Book of the Day: Towards Holonomic Business Strategies

“The authors of this remarkable book have distilled the essence of the ideas and values taught at Schumacher College, a unique transformative learning centre based on systemic thinking and grounded in deep ecology, and they show how these teachings can be applied with many case studies of enlightened businesses. Holonomics is a powerful antidote to the fragmentation and materialistic orientation of today’s dominant culture.” – Fritjof Capra

* Book: Holonomics: Business Where People and Planet Matter. By Simon Robinson and Maria Moraes Robinson. Floris Books, 2014

Here is a description of the book’s argument and content:

“This ground-breaking book argues that people in business must adopt a ‘holonomic’ way of thinking, a dynamic and authentic understanding of the relationships within a business system, and an appreciation of the whole. Complexity and chaos are not to be feared, but rather are the foundation of successful business structures and economics.
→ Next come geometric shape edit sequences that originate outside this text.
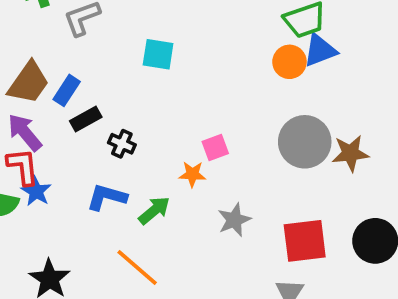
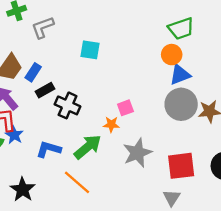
blue triangle: (320, 50) -> (180, 75), moved
black cross: (122, 144) -> (68, 105), size x1.5
blue L-shape: (107, 197) -> (49, 149), moved
green arrow: (154, 210) -> (88, 147), size x1.4
gray star: (234, 220) -> (137, 153), size x1.4

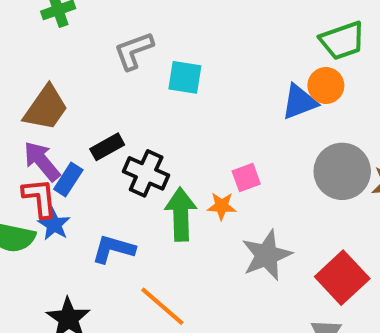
gray L-shape: (43, 27) -> (134, 51), moved
blue rectangle: (33, 72) -> (68, 180), moved
blue triangle: (180, 75) -> (299, 102), moved
green arrow: (88, 147) -> (181, 214), moved, turned -52
red square: (181, 166) -> (342, 278), turned -36

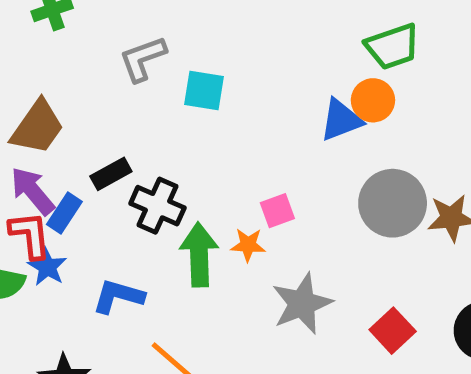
red square: (342, 278) -> (393, 331), size x0.7

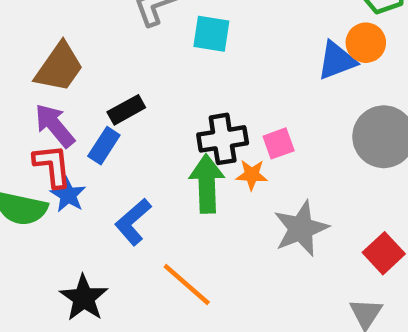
black cross: (157, 206) -> (223, 139), moved, turned -33
blue rectangle: (64, 213) -> (104, 146), moved
blue L-shape: (118, 296) -> (133, 222), turned -57

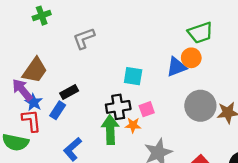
cyan square: (211, 34) -> (133, 76), moved
purple arrow: (55, 126) -> (22, 90), moved
blue star: (68, 195) -> (34, 102), moved

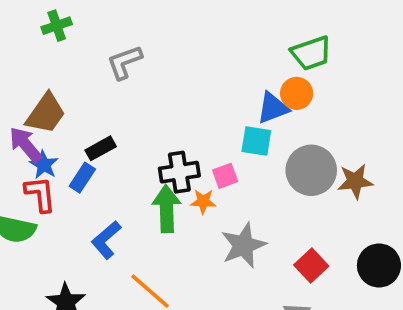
cyan square: (133, 76) -> (256, 141), moved

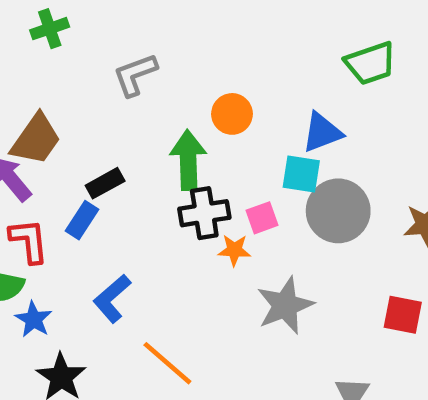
orange circle: (297, 93) -> (232, 114), moved
blue star: (44, 165) -> (34, 319), moved
gray circle: (311, 170) -> (338, 211), moved
green arrow: (167, 209) -> (188, 160), moved
red square: (311, 266) -> (403, 315), moved, turned -36

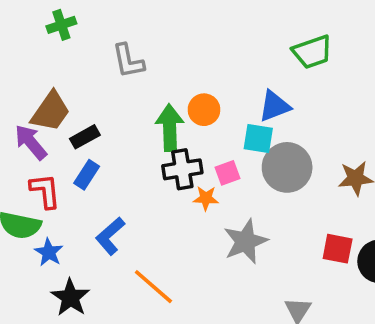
gray L-shape: (135, 75) -> (128, 61), turned -81
orange circle: (232, 114) -> (204, 110), moved
black rectangle: (105, 183) -> (85, 137), moved

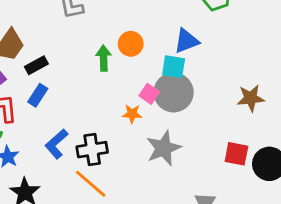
green arrow: (170, 128) -> (104, 58), size x0.7
gray circle: (287, 167) -> (174, 92), moved
black cross: (182, 169) -> (92, 150), moved
pink square: (227, 173) -> (149, 94), turned -36

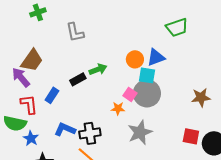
orange circle: (131, 44) -> (135, 59), moved
green arrow: (104, 58) -> (98, 69), turned 72
black rectangle: (36, 65) -> (78, 79), moved
blue L-shape: (56, 144) -> (65, 129), turned 65

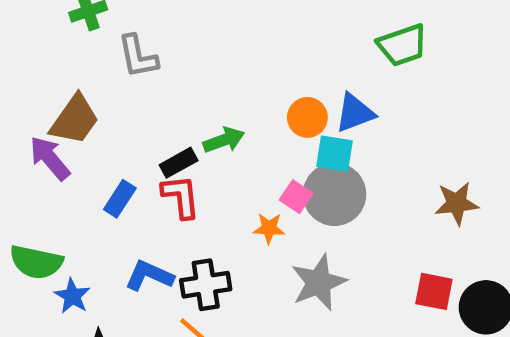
gray L-shape: (75, 32) -> (138, 56), moved
red L-shape: (29, 104) -> (181, 197), moved

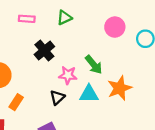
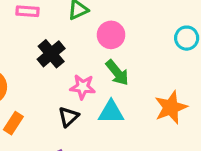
pink circle: (115, 27) -> (111, 35), moved
orange star: (120, 88) -> (171, 107), moved

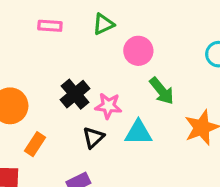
black cross: (51, 54) -> (75, 94), moved
green arrow: (117, 73) -> (162, 91), moved

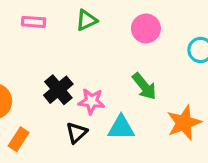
pink circle: (138, 51) -> (146, 29), moved

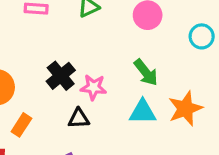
cyan triangle: (121, 128) -> (143, 112), moved
black triangle: (77, 133) -> (79, 118), turned 40

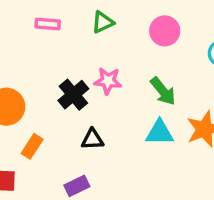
pink star: (93, 87) -> (108, 81), moved

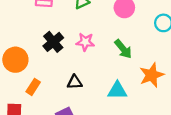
black cross: (73, 95) -> (53, 42), moved
cyan triangle: (160, 132) -> (117, 90), moved

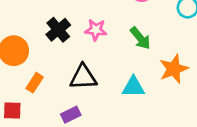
black triangle: (75, 82) -> (83, 77), size x1.5

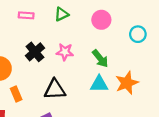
orange rectangle: (35, 83) -> (16, 94), turned -56
cyan triangle: (133, 87) -> (99, 84), moved

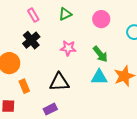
pink rectangle: (26, 15) -> (33, 15), turned 56
black cross: (35, 52) -> (31, 40), moved

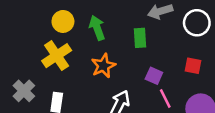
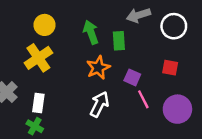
green arrow: (97, 28) -> (91, 32), moved
orange star: (103, 66) -> (98, 68), moved

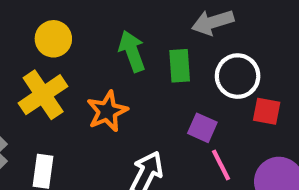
white circle: (174, 26) -> (238, 76), moved
orange star: (98, 68) -> (107, 111), moved

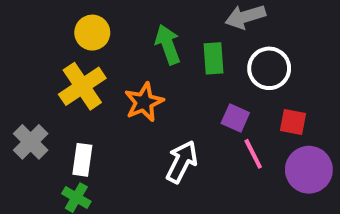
red square: (267, 111) -> (293, 122), moved

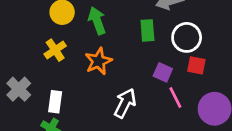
green arrow: (168, 44) -> (97, 21), moved
yellow cross: (82, 86) -> (55, 50), size x0.7
red square: (293, 122) -> (196, 65), moved

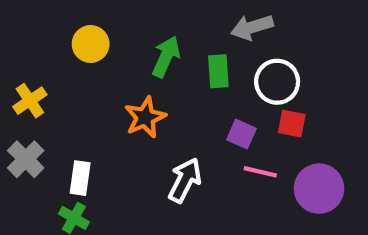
green arrow: (97, 21) -> (166, 57), moved, turned 44
yellow cross: (55, 50) -> (30, 101), moved
pink line: (175, 98) -> (260, 172), turned -50

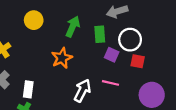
purple square: (241, 134) -> (112, 55), moved
pink line: (260, 172) -> (111, 83), moved

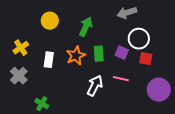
green rectangle: (100, 34) -> (99, 54), moved
white rectangle: (28, 89) -> (49, 60), moved

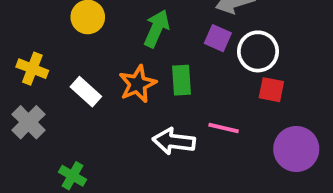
yellow cross: (21, 48) -> (32, 69), turned -35
purple square: (122, 53) -> (218, 38), moved
white rectangle: (49, 60) -> (86, 92), turned -56
white arrow: (95, 86) -> (174, 141), turned -110

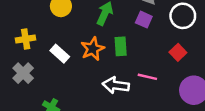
white circle: (258, 51) -> (183, 16), moved
yellow cross: (32, 69) -> (26, 39), turned -30
red square: (271, 90) -> (178, 52), turned 35

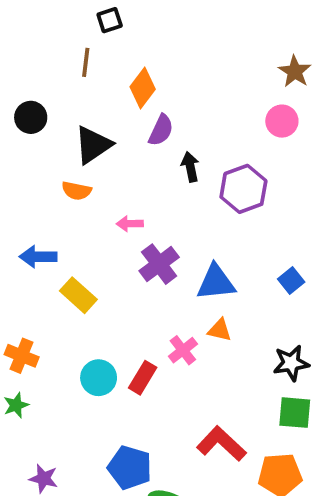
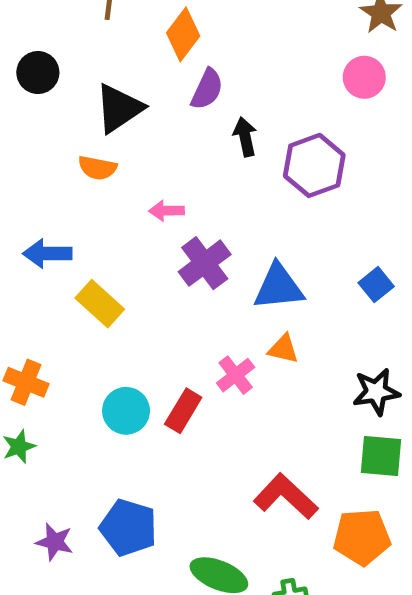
blue pentagon: (130, 468) -> (128, 528), moved

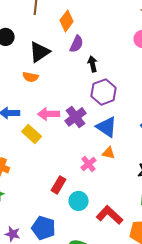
purple hexagon: (314, 165) -> (104, 92), moved
pink arrow: (167, 211) -> (49, 114), moved, size x1.5
blue triangle: (278, 287) -> (107, 127), turned 40
cyan circle: (126, 411) -> (79, 201), moved
red rectangle: (183, 411) -> (59, 185), moved

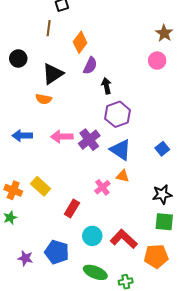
yellow rectangle: (32, 134) -> (41, 186), moved
cyan circle: (79, 201) -> (92, 236), moved

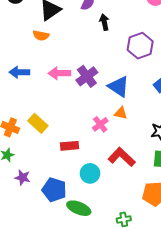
purple hexagon: (118, 114) -> (140, 46), moved
red rectangle: (72, 209) -> (70, 146), turned 54
red L-shape: (124, 239) -> (122, 157), moved
purple star: (25, 258) -> (23, 178), moved
green ellipse: (95, 272) -> (79, 208), moved

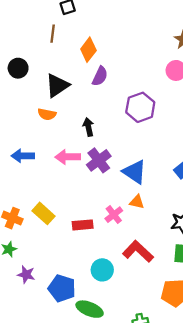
black arrow: (104, 22) -> (88, 127), moved
purple hexagon: (140, 46) -> (140, 107), moved
red rectangle: (70, 146) -> (83, 225), moved

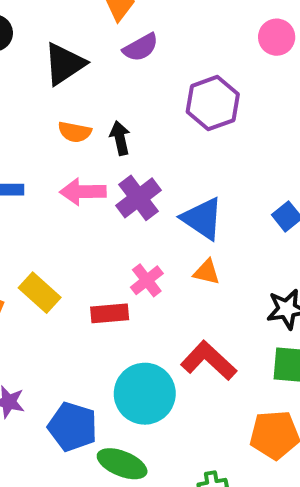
purple semicircle: (100, 76) -> (141, 47), turned 36
orange semicircle: (47, 114) -> (75, 132), moved
pink cross: (114, 215) -> (147, 280), moved
cyan circle: (102, 270) -> (145, 394), size x1.5

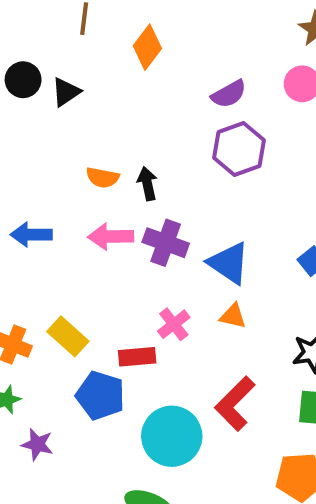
purple semicircle: (141, 47) -> (229, 94), moved
black triangle: (64, 64) -> (66, 92), moved, size x0.7
purple cross: (139, 198) -> (166, 243), turned -33
red L-shape: (209, 361) -> (235, 404), turned -88
blue pentagon: (73, 427) -> (100, 396), moved

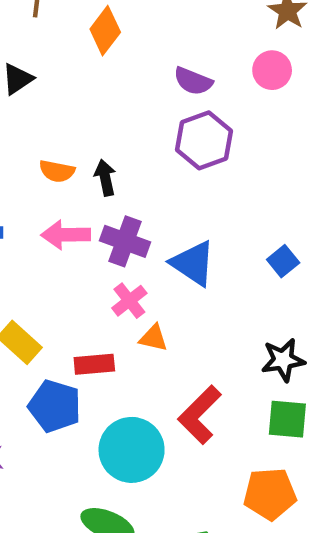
purple semicircle: (229, 94) -> (193, 81), turned 51
orange triangle: (233, 316) -> (154, 338), moved
pink cross: (174, 324) -> (129, 301), moved

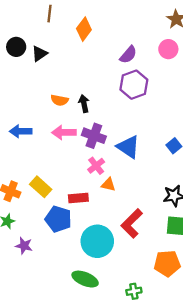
purple semicircle: (193, 81) -> (128, 55), turned -72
If we look at what lies at the heart of our book Holonomics: Business Where People and Planet Matter, it is the practical implementation of deep, profound and lasting transformational change. If we analyse this in relation to organisations, what we often find is that the leadership only focus on the structural aspects of strategy. The behavioural aspects are ignored, therefore resulting in sub-optimal execution.

Holonomics presents a new world view where economics and ecology are in harmony. Using real-world case studies and practical exercises, the authors guide the reader in a new, holistic approach to business, towards a more sustainable future where both people and planet matter.

Commenting on how the book can change the mental models of executives, Simon Robinson said “It is not the case that we need to change our methodologies. What we need is a new way of seeing and thinking that allows us to be mindful and truly make sense of complex situations. A new mental operating system is available, and we have termed it holonomic thinking.”